Ricapitolando, il sistema T Cha, osservato con il telescopio spaziale Webb nel nuovo studio, ha già un grande spazio nel disco di polvere, circa 20 unità astronomiche, il che significa che probabilmente si sono formati dei pianeti. Anche il gas sta lasciando il sistema, il che significa che fra qualche tempo non ce ne sarà più a disposizione e, quindi, che i pianeti non potranno più aspirarne o usarlo per muoversi o aspirarne. Si tratta dunque dell’ultima fase della formazione di questo sistema planetario. Al termine di questa, rimarranno i pianeti e gli anelli di polvere come la fascia degli asteroidi e la fascia di Kuiper nel Sistema solare.
Rimangono due cose da chiarire, però. La prima, cosa stia spingendo via il gas. La seconda, quanto tempo resta prima che questo si esaurisca.
Per rispondere alla prima, gli scenari possibili sono due. Potrebbe trattarsi di un vento di fotoni stellari ad alta energia (una sorta di vento solare), oppure potrebbe essere il campo magnetico della stella che tesse il disco di formazione dei pianeti. In un secondo lavoro dello stesso gruppo di ricerca e che, stando a quanto riportato da Bajaj, uscirà fra una settimana circa, Andrew Sellek dell’Osservatorio di Leiden ha fatto delle simulazioni di entrambi gli scenari per confrontarle con quanto osservato nel sistema. Dalle osservazioni di Webb emerge che il gas viene lanciato da circa 1,3 unità astronomiche – circa la posizione della Terra rispetto al Sole nel disco del Sistema solare – e che la massa persa ogni anno è circa quella della Luna (circa un ottantesimo di quella della Terra). Secondo le simulazioni sarebbe un quadro compatibile con la teoria della fotoevaporazione, in cui l’energia proveniente dalla stella colpisce il gas nel disco e lo riscalda, aumentando le temperature fino a migliaia di gradi e causandone l’evaporazione nello spazio circostante. Il processo è simile a quando la luce solare colpisce l’acqua nell’oceano e l’acqua evapora nell’atmosfera, qui sulla Terra.

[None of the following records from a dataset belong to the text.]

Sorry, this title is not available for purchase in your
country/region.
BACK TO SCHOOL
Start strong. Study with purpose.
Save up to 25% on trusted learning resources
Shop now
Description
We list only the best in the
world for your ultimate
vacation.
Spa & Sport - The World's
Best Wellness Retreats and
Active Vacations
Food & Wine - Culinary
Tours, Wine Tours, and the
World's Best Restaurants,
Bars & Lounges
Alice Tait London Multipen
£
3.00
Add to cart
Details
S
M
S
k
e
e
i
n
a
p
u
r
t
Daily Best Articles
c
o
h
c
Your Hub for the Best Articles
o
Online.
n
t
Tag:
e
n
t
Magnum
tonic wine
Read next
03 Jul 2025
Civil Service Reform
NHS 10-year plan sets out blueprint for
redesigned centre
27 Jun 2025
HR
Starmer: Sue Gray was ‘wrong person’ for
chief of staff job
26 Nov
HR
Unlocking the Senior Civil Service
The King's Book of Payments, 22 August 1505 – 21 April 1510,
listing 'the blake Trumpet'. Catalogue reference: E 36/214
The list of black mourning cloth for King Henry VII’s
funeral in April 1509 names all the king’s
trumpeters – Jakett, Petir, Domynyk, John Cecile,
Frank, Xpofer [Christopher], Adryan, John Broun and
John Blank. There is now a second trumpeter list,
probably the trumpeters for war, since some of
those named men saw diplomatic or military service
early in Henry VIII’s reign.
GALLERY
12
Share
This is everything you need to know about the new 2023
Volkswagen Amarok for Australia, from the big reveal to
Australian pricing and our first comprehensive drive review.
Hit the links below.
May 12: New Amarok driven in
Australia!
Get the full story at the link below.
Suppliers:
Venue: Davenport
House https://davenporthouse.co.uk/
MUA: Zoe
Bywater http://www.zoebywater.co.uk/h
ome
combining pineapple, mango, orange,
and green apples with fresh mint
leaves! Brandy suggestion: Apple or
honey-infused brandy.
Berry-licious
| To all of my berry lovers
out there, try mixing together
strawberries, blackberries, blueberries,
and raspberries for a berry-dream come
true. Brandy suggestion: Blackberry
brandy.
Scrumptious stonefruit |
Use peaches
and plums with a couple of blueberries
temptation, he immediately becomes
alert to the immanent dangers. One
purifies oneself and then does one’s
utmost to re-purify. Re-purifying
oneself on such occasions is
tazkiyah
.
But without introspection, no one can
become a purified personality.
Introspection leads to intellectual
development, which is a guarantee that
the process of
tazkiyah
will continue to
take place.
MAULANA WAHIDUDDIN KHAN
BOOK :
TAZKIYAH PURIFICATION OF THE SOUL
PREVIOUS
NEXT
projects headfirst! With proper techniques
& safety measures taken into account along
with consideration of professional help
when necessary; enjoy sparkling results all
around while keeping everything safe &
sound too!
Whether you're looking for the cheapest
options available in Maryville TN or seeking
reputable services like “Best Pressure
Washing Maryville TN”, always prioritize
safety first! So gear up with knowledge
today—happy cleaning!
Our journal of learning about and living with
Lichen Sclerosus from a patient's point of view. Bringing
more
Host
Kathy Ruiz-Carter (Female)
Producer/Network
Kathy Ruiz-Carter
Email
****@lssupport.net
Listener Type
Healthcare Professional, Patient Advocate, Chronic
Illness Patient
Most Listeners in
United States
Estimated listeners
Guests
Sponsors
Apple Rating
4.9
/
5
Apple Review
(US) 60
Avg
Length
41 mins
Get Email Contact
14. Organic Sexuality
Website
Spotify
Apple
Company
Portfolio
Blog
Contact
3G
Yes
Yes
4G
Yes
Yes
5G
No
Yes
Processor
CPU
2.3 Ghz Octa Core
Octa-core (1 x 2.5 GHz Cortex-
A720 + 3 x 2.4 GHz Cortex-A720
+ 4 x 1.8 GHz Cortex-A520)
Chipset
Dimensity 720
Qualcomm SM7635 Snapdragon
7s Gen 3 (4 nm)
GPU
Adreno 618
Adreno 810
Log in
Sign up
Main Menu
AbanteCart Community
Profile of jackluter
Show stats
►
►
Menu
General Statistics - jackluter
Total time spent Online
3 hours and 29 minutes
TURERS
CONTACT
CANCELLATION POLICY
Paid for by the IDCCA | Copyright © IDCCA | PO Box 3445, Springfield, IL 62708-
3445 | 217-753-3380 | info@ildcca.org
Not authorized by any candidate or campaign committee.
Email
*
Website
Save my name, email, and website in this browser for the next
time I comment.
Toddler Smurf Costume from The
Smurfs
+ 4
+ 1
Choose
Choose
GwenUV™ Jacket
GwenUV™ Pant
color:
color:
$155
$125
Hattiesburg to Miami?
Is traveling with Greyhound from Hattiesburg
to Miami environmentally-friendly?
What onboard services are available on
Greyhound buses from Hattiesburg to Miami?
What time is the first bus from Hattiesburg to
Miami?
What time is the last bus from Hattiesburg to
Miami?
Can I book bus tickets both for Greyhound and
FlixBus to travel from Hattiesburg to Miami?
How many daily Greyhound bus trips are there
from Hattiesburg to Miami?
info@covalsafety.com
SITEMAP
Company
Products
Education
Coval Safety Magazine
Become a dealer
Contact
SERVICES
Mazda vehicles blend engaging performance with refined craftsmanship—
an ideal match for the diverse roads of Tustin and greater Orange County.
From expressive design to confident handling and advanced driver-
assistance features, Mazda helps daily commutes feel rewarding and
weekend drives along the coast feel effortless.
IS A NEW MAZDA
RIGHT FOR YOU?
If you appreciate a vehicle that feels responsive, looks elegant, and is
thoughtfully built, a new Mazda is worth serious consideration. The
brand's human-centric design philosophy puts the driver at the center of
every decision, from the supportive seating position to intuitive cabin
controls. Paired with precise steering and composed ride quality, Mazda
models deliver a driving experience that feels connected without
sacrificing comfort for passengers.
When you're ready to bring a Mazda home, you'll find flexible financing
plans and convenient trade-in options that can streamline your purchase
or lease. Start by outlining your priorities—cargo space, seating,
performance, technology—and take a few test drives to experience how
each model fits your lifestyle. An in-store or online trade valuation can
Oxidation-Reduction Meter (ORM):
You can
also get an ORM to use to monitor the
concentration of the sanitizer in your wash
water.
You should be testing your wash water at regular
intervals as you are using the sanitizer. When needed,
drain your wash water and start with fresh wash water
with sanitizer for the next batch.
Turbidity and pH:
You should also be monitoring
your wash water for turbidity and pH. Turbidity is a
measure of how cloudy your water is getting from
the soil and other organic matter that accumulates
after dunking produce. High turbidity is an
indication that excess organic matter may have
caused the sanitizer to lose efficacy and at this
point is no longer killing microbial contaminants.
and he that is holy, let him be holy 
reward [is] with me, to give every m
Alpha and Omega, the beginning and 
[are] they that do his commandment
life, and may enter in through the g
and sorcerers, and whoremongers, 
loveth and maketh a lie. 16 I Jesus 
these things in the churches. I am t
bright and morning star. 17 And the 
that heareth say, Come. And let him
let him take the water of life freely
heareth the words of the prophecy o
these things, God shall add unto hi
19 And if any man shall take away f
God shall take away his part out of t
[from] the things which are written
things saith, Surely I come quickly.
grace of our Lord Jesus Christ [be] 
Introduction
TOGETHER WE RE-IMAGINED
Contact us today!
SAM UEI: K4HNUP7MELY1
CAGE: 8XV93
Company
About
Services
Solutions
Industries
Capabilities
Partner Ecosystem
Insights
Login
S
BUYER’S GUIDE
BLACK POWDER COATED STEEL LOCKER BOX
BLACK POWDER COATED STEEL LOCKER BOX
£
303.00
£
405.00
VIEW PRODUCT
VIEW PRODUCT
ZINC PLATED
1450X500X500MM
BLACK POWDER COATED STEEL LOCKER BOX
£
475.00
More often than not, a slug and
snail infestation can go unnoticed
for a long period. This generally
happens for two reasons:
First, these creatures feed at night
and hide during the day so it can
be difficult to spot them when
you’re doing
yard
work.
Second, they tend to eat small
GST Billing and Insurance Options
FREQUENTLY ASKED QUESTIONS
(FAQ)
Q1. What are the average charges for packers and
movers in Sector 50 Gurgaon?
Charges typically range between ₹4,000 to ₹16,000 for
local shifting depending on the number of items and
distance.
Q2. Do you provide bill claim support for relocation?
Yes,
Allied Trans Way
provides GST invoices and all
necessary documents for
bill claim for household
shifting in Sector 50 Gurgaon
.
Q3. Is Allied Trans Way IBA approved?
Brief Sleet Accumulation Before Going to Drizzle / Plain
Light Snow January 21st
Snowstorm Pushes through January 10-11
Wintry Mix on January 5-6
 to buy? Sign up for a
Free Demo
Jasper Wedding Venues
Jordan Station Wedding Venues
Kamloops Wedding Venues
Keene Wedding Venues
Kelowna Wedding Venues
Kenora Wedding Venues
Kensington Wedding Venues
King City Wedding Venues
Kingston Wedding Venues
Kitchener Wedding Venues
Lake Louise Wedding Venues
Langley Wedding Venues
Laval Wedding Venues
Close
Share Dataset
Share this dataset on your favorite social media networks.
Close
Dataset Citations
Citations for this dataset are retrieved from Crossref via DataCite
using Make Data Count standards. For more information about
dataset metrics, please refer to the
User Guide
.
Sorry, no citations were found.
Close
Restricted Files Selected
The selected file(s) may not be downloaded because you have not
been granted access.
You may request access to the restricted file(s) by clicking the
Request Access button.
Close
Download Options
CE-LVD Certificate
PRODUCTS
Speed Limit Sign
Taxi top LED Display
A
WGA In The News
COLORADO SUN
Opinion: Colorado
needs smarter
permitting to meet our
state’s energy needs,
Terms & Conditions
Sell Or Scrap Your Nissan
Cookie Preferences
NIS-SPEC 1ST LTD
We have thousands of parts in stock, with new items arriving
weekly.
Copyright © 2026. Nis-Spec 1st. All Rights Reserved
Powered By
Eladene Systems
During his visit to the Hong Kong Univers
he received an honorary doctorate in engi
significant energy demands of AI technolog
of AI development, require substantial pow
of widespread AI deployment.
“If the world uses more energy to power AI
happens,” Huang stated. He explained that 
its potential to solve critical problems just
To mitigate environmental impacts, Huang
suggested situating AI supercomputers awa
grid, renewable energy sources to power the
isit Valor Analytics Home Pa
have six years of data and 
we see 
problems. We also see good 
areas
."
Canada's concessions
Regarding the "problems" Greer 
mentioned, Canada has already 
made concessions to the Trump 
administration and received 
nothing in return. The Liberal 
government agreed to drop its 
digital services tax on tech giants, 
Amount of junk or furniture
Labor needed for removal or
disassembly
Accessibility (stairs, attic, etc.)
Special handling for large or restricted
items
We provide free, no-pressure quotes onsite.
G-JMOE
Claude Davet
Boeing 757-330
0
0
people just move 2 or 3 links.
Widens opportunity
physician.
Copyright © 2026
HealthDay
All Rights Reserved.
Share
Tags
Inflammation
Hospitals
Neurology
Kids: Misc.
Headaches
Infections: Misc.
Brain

In quanto tempo si esaurirà, quindi, il gas?
«L’aspetto più interessante del nostro lavoro è che per la prima volta abbiamo fotografato un gas che si disperde», commenta Bajaj. «E considerando le stime della massa del gas presente nel disco, possiamo dire che tutto il gas sarà scomparso entro circa 100 mila anni. Un periodo davvero breve in termini astronomici».